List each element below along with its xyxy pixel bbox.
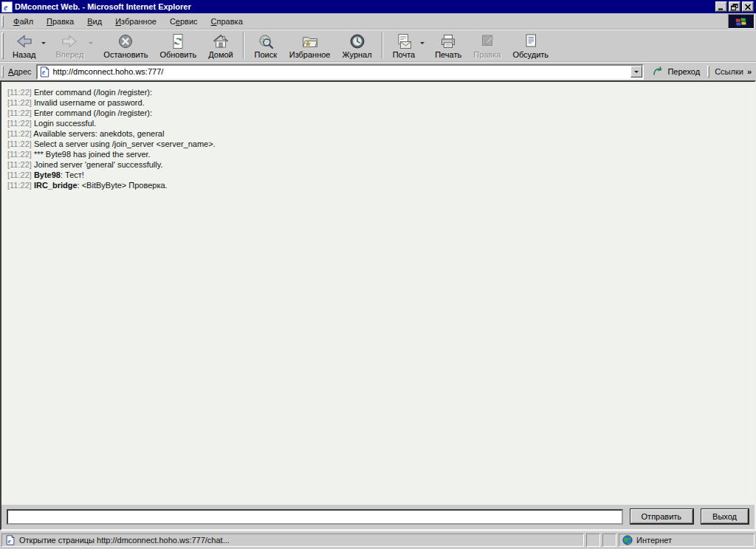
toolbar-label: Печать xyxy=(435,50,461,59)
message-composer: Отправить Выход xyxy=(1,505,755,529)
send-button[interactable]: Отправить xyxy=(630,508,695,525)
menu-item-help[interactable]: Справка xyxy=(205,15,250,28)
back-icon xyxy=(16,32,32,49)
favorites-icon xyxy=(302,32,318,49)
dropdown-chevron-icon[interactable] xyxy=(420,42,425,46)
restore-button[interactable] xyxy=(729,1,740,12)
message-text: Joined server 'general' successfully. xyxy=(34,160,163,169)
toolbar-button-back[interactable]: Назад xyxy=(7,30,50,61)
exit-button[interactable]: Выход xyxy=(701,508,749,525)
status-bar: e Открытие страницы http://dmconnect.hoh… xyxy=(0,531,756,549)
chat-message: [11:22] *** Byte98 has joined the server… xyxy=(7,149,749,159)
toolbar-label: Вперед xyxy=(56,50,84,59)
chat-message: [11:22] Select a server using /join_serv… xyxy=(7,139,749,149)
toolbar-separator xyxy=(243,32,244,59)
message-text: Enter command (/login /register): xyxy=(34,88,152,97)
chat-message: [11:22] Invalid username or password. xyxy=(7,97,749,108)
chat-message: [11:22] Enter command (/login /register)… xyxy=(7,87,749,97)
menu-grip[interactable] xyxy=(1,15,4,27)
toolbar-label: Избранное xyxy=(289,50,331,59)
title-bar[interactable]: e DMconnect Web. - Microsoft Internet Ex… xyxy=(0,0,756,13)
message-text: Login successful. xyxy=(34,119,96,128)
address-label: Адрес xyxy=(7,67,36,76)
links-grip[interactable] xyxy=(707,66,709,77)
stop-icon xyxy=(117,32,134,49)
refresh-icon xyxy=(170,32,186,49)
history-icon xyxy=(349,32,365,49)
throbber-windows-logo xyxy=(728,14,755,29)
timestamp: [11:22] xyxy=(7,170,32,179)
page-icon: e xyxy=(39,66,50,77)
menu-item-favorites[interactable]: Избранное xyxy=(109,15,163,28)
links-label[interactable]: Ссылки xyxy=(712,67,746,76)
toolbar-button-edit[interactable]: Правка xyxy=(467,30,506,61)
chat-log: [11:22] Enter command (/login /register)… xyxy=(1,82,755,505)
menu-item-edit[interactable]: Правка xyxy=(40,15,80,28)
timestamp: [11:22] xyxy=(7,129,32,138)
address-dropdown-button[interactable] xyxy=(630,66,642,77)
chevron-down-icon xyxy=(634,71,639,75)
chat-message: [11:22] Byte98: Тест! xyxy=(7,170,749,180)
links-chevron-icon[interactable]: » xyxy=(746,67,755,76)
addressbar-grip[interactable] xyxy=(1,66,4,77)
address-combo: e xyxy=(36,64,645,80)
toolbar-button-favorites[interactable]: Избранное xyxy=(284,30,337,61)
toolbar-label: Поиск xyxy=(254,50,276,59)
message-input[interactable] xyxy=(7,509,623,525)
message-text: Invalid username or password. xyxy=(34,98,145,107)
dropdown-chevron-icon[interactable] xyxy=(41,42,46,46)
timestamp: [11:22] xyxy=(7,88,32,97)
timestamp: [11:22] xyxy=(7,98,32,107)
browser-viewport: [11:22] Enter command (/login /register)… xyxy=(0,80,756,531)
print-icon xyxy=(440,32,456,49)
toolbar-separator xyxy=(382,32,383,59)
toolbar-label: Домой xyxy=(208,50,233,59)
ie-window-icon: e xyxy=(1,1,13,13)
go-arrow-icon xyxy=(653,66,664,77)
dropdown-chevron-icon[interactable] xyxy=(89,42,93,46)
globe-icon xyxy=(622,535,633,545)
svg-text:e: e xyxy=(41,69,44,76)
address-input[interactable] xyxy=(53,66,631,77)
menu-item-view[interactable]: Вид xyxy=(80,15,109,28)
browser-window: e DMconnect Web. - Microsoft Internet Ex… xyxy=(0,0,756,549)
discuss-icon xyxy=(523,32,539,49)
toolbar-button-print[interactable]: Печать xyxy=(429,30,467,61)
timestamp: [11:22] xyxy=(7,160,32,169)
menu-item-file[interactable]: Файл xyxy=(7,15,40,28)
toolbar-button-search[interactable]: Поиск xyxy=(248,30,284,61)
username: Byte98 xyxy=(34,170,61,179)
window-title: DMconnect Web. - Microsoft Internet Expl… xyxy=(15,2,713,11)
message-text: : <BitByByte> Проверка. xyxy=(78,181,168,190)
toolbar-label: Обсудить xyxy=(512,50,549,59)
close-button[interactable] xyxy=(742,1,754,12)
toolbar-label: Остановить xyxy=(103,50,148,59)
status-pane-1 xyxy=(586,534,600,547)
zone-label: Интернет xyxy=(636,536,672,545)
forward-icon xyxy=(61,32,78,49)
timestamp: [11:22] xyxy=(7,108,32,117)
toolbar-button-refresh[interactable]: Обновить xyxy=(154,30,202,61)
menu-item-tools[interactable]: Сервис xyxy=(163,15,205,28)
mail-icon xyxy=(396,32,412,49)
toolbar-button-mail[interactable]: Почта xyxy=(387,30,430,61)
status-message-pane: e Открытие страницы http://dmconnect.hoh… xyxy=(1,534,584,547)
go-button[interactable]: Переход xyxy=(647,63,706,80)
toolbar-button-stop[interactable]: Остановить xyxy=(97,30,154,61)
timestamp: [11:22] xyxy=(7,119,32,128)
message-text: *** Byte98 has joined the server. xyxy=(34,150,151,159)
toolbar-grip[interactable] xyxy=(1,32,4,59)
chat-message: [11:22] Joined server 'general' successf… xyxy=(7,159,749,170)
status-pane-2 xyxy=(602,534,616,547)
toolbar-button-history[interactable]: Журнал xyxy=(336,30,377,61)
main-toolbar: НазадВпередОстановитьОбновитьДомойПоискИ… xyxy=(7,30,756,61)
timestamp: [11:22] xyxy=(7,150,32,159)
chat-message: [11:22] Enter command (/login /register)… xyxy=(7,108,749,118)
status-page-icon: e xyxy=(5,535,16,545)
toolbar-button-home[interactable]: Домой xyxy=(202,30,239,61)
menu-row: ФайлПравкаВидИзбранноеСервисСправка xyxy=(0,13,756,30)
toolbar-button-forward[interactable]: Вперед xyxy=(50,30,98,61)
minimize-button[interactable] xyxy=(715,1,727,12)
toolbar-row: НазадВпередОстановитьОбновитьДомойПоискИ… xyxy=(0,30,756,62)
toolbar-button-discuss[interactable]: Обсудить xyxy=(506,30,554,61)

****************

» ABOUT THIS TASK: Look through the material above and pick out each line holding the word "command".

» RESULT:
message-text: Enter command (/login /register): xyxy=(34,88,152,97)
chat-message: [11:22] Enter command (/login /register)… xyxy=(7,87,749,97)
chat-log: [11:22] Enter command (/login /register)… xyxy=(1,82,755,505)
browser-viewport: [11:22] Enter command (/login /register)… xyxy=(0,80,756,531)
chat-message: [11:22] Enter command (/login /register)… xyxy=(7,108,749,118)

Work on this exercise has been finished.